CFD13 – Day 3 – Kubernetes Resource Management

One of the foundational value propositions of Kubernetes was the increase in autonomy and flexibility afforded to developers in deploying their applications. This freedom has proven to be very useful in some instances, but additional burden is placed on developers to make decisions around lower-level concepts like resource management.

And as it turns out, the same resource management challenges that have previously impacted physical and virtual environments have become entrenched in the container platforms that now reside further up the stack. Except this time, software people instead of infrastructure people are at the controls. It makes for an interesting dynamic.

The fundamental issues are similar, though. Over-provisioning leads to waste. Under-provisioning leads to performance degradation and instability. Avoiding these outcomes requires either understanding the workload before deployment, or, in the absence of that understanding, the ability to adapt to changes in resource requirements as they emerge.

This was one of the topics of discussion with StormForge during Day 3 of Cloud Field Day 13. Their solution started out as a platform that facilitated experimentation with various resource values, with the goal of better educating teams about their workloads requirements. The solution has since evolved to focus on observation of existing deployments, correction recommendations and automated remediation. This evolution was driven by customer demand.

This is a telling transition – understanding the workload is still an intensive process during the design phase. And there are arguments about whether infrastructure level details like resource management are really a developer’s responsibility. However, based on current trends, it’s looking like automatic remediation via an “easy button” approach is currently preferred by many.

But the question remains, how much design work are we comfortable delegating to artificial intelligence?

Thanks to the team at Gestalt IT for another great Cloud Field Day experience! I hope to see everyone in person next time. Until then!

CFD13 – Day 2 – Cloud-based Recovery Vaults

With ransomware attacks and other similar threats increasing in frequency and severity, data protection architectures across many organizations are being scrutinized more closely.

In many environments, backup repositories exist on-premises and are attached in some way to an accessible network using a standard protocol. This placement and attachment approach is useful in providing protected resources an efficient path for depositing backup data.

However, this accessibility is frequently exploited during attacks, resulting in impact to both running workloads and associated backups. One way to combat this vulnerability is to incorporate an additional copy (vault) of critical backup data that is isolated both from a network and security perspective. Variations on the theme exist, but this is the basic premise.

Metallic, a Commvault company, presented on their capabilities in this area at Cloud Field Day 13, and it made for an interesting discussion.
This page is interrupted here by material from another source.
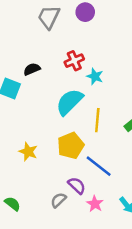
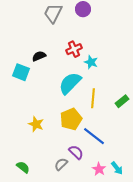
pink star: (95, 204) -> (99, 169), moved

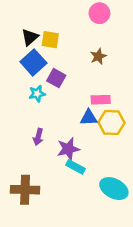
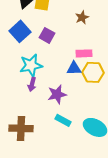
blue square: (33, 62) -> (20, 31), moved
cyan star: (37, 94) -> (31, 65), moved, size x1.6
cyan rectangle: (75, 167) -> (63, 120), moved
The cloud can be a good fit for this type of use-case because of the additional physical and logical security boundaries that separate the impacted environment from the recovery vault. But this placement also presents a few challenges when it comes to recovery scenarios, and high on this list is the potential impact to recovery time.

In the event of an attack impacting a large quantity of on-premises data, where the emergency copy resides in the cloud, the overall recovery time is going to be highly dependent on network throughput between the cloud environment and the impacted datacenter.

So, organizations dependent on a cloud-based recovery vault should account not just for steady state backup traffic requirements, but also the ability to scale network throughput in the event an emergency restore from the cloud is required.

In this example, Metallic is hosted within Microsoft Azure, so this could be as straightforward as planning an adjustment to your ExpressRoute links ahead of time. If there’s a lead time associated with this type of work, it should be accounted for during the backup design process, and not discovered during an emergency.

Simplification of a solution in one area can sometimes lead to an increase in complexity in another, and this is a good example. Selecting a cloud-based platform for hosting a recovery vault can decrease administrative and storage complexity, while introducing network elements that must be accounted for. The tradeoff may be worthwhile for some, in exchange for the convenience afforded.

Day 3 of Cloud Field Day 13 kicks off tomorrow with StormForge, followed by RackN and Fortinet. See everyone there.

CFD13 – Day 1 – “The Cloud” acquiesces to Enterprise Storage

I was as surprised as anyone to hear that in the Fall of 2021, AWS announced the general availability of FSx for NetApp ONTAP. Immediately, I visualized racks of co-located storage arrays with custom NetApp “Cloud” Storage logos hung on each cabinet door.

No, that’s not very cloudlike, that can’t be it, I thought. My mind then went to the possibility of fleets of ONTAP virtual appliances deployed in automated fashion and attached to customer VPC’s. The virtual appliance model isn’t very “cloudy”, either. It’s hard to imagine an official AWS service offering based on that approach, but it’s possible.

Fortunately, as the NetApp team clarified during their presentation and roundtable discussion at Cloud Field Day 13, the partnership with AWS has resulted in a deeper level of integration than the scenarios I was envisioning. The joint engineering effort has apparently resulted in a fully-fledged cloud service, where the functionality of ONTAP is hosted and exposed using the same approach as other core AWS services (although the details couldn’t be shared).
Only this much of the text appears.